‘Create adversity’: Startup CEO on raising kids with an entrepreneurial mind

by admin

Ever since she was young, Cheryl Sew Hoy always knew she wanted to run her own business.

“When teachers asked what’s your ambition … and a lot of kids wanted to be doctors or lawyers. My ambition was [to be] a businesswoman,” she told CNBC Make It

That childhood dream is now a reality for the 39-year-old serial entrepreneur, whose ventures include Reclip.It, a consumer software startup that was acquired by Walmart Labs in 2013. 

Now, she runs Tiny Health, a health tech startup that sells at-home gut health tests for moms and babies from 0 to 3 years old. The CEO and founder said the test can help detect gut imbalances early on and reduce risk for chronic conditions.

Just last week, the company announced it has raised $4.5 million in seed money and said its backers include former operators from U.S. cryptocurrency exchange CoinbaseGoogle’s X, and Dropbox.

Sew Hoy, a Malaysian now based in Austin, Texas, attributes her success to her mother who was also a businesswoman running her own marketing business in Malaysia.

“My mom owned her own business and she was the boss. Before work-from-home was popular, she was already working from home and I always had this role model,” she added. 

Things have come “full circle” for Sew Hoy, who is now a mom to two kids aged 2 and 4, as she begins imparting lessons she has learned to them. 

What tips does she have in raising entrepreneurial kids? CNBC Make It finds out. 

Engage in storytelling 

It’s hard to teach children what business they can create at a young age, but kids “remember stories” — and that’s the best way to expose them to entrepreneurship, said Sew Hoy.

While she modelled after her mother by simply observing, Sew Hoy said she wanted to be “more intentional” about speaking to her children about running a business. 

For example, she explains to her children about her job as a CEO, the “backstory” of why she started Tiny Health. 

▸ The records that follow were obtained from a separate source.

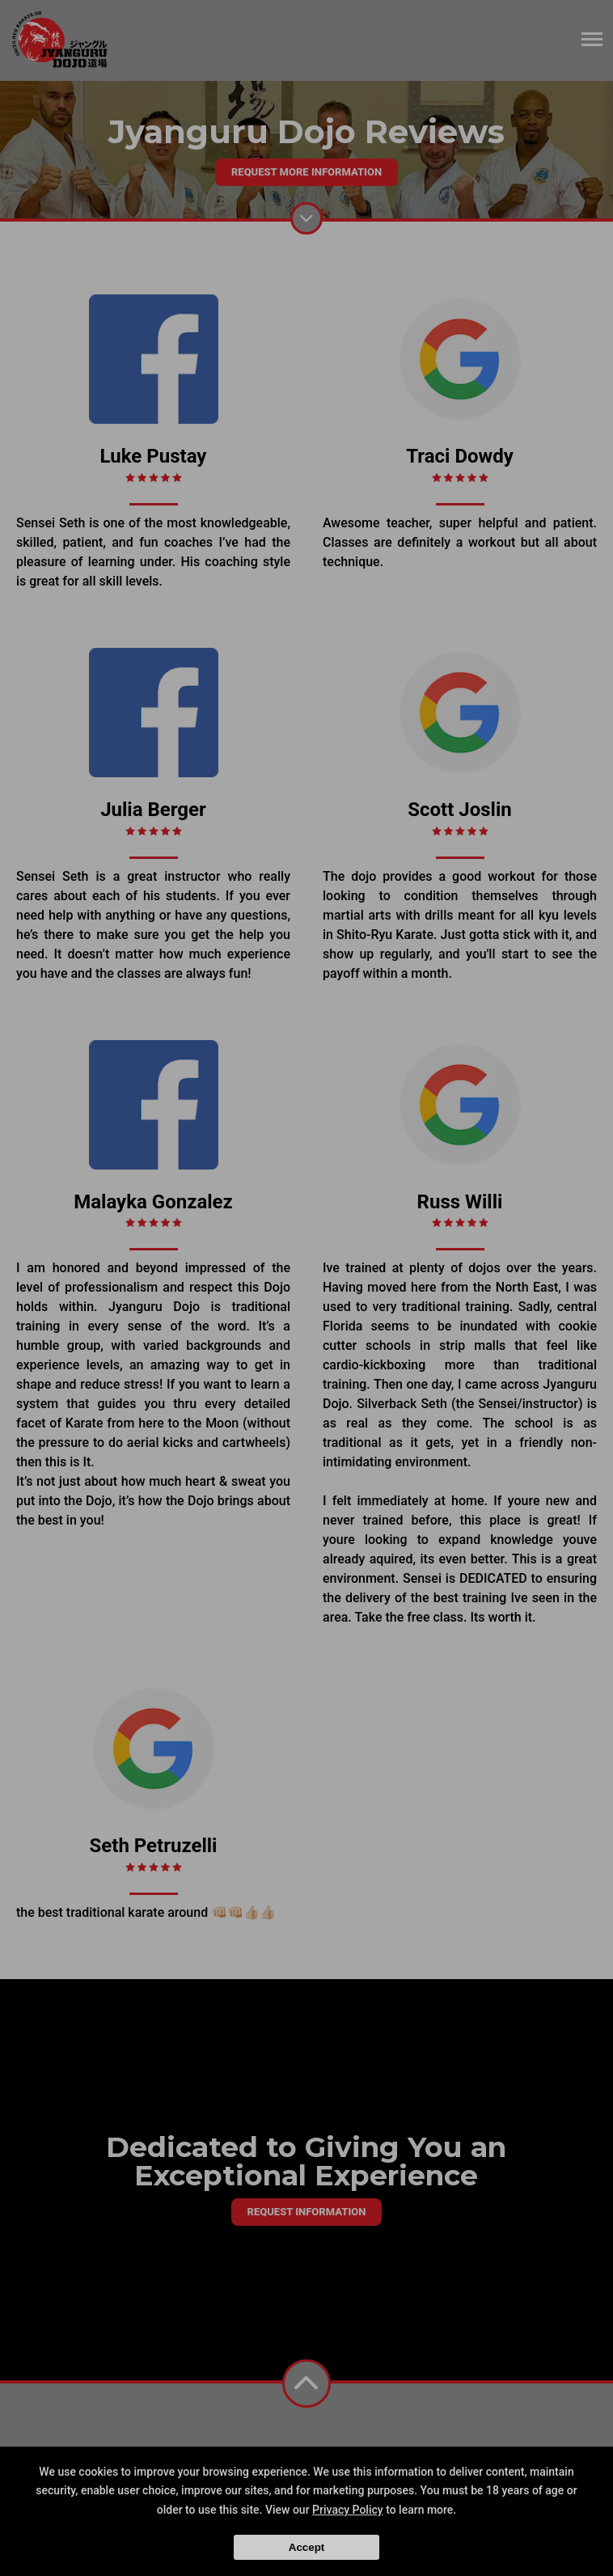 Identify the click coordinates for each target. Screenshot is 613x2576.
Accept (306, 2547)
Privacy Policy (347, 2509) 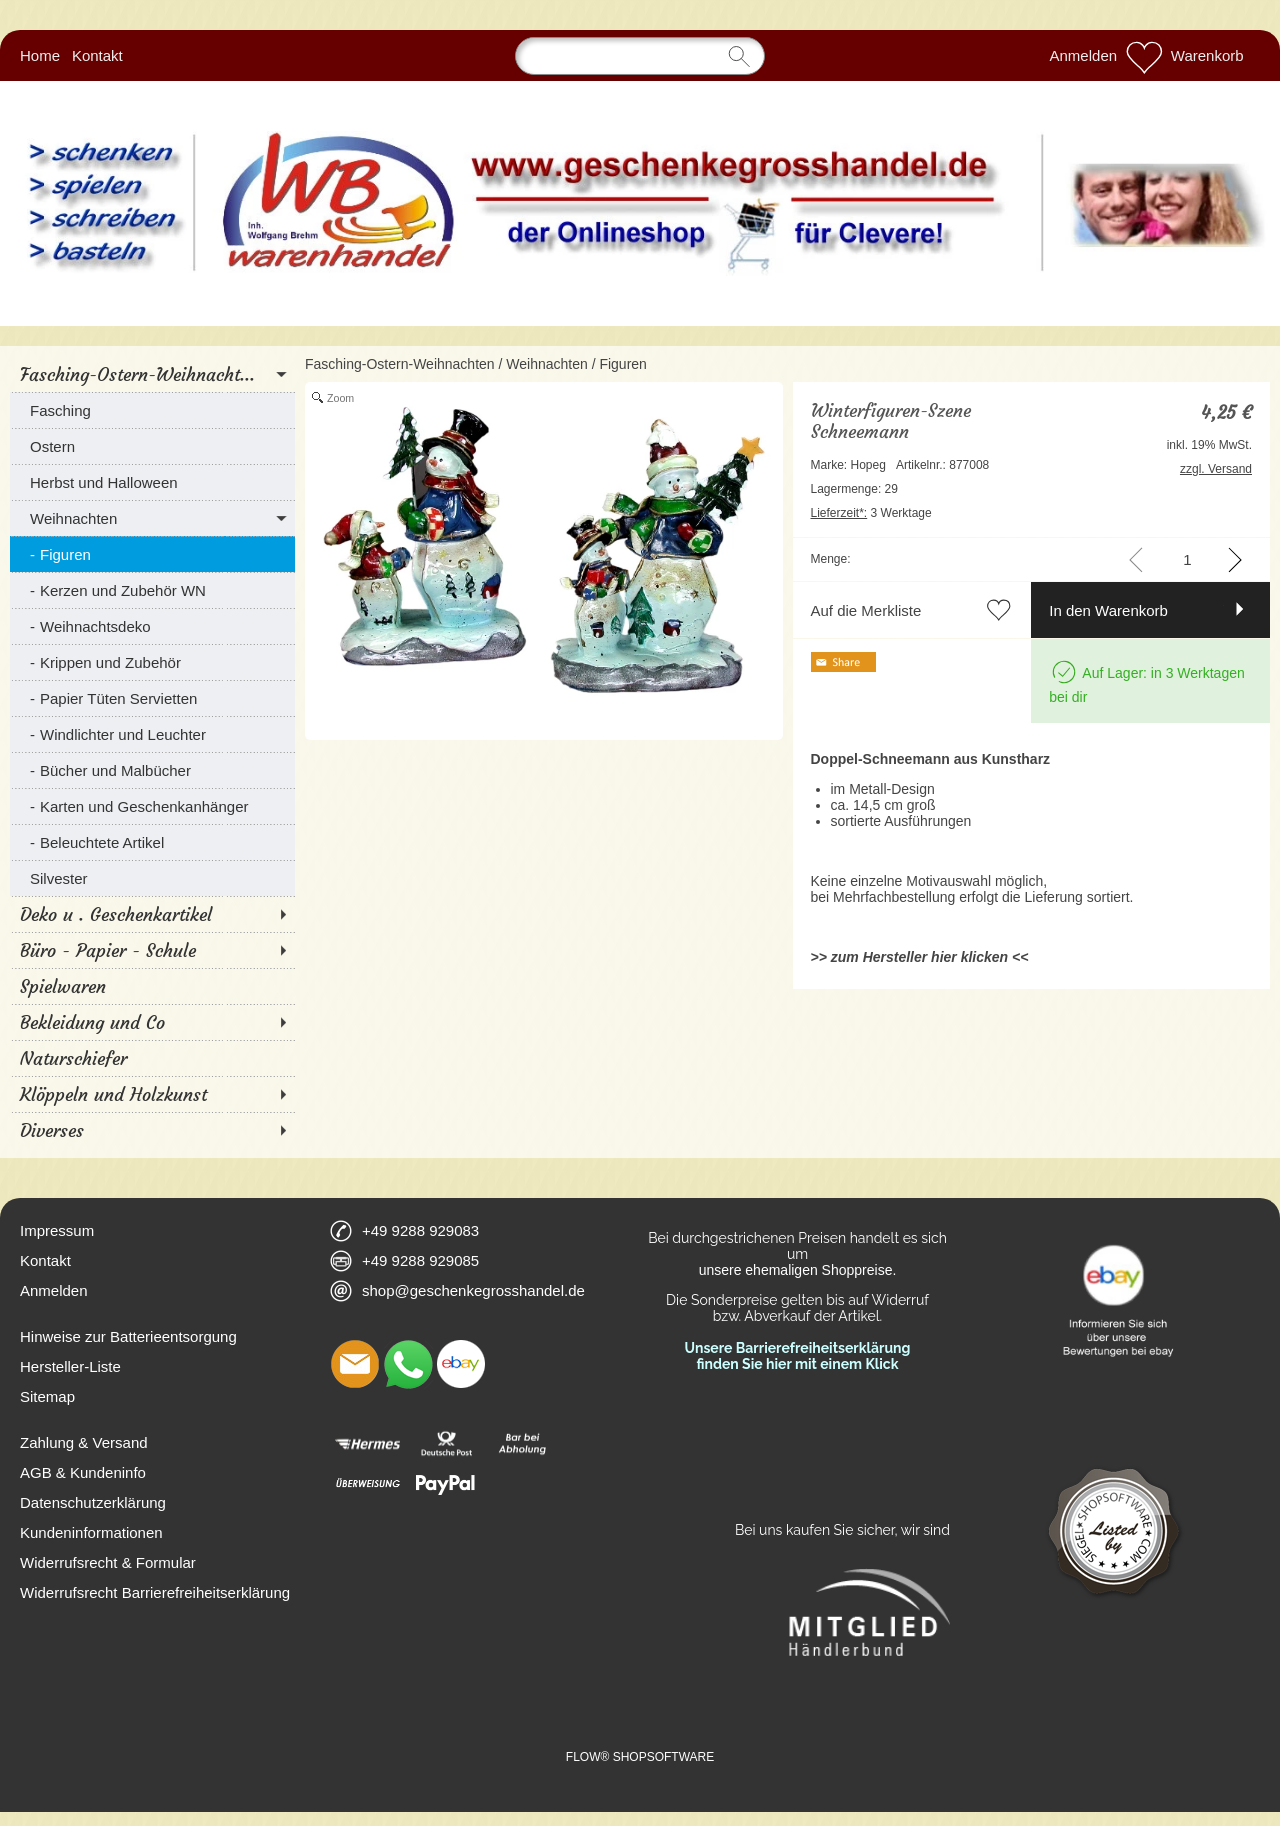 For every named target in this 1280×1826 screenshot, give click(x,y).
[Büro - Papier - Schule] (152, 950)
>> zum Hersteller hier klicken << (920, 957)
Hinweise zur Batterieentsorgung (128, 1336)
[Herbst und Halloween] (152, 482)
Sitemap (47, 1396)
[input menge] (1187, 559)
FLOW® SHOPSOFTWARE (640, 1757)
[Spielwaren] (152, 986)
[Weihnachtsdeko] (152, 626)
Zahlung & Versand (84, 1442)
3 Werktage (871, 513)
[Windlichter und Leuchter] (152, 734)
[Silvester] (152, 878)
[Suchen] (640, 56)
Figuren (622, 364)
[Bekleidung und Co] (152, 1022)
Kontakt (97, 55)
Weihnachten (546, 364)
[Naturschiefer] (152, 1058)
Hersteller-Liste (70, 1366)
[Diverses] (152, 1130)
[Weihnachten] (152, 518)
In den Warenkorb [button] (1108, 610)
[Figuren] (152, 554)
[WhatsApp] (408, 1364)
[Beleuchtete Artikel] (152, 842)
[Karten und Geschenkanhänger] (152, 806)
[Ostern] (152, 446)
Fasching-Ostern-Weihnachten (400, 364)
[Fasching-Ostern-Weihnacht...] (152, 374)
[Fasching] (152, 410)
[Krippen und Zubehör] (152, 662)
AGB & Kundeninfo (83, 1472)
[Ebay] (461, 1364)
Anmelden (1084, 55)
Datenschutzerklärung (93, 1502)
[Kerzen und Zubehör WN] (152, 590)
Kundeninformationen (91, 1532)
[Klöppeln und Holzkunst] (152, 1094)
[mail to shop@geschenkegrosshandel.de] (355, 1364)
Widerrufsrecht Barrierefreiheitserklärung (155, 1592)
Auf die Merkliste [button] (866, 610)
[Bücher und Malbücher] (152, 770)
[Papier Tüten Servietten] (152, 698)
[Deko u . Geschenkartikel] (152, 914)
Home (40, 55)
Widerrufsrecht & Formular (108, 1562)
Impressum (57, 1230)
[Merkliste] (1144, 56)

I teach them why I’m working hard. Yes, it’s to make money but it’s not just to buy food or to spend it.

Cheryl Sew Hoy


“Talk to them like adults, even if you think they are too young to understand. The more you talk to them like adults, [you’ll realize] they actually understand a lot and they learn a lot from that.” 

By explaining to her children what she does, Sew Hoy said she’s also teaching them the value of money. 

“I teach them why I’m working hard. Yes, it’s to make money but it’s not just to buy food or to spend it. While making money, you need to build something of value to people. What problems do you want to solve in the world?”

Create adversities 

Entrepreneurship is all about problem-solving and that’s something that children can learn through adversity, said Hoy.

“There’s a difference between great entrepreneurs and good entrepreneurs. The great entrepreneurs are the ones who will bounce back continuously because it’s really freaking hard running a company everyday,” said Sew Hoy. 

If children have only “smooth journeys” where problems are always solved for them, they will never learn that value, she added. 

“It requires a lot of patience. My daughter would whine and be like, ‘Mommy, I can’t do it.’ I’ll encourage her to try again, and maybe help her a little bit,” she said.

“If she succeeds — especially if she succeeds on her own — she learns a lesson that ‘If you had given up before, you wouldn’t have accomplished this.’”

Sew Hoy said she noticed “a spark” going off in her 4-year-old daughter after going through the same scenario with her a few times. 

“I know she’s learning because the next time [she tries to do something], she’s telling me, ‘Mommy, I can do it. I’m strong.’” 

“So if our life gets too easy, I would create adversity [for my kids].”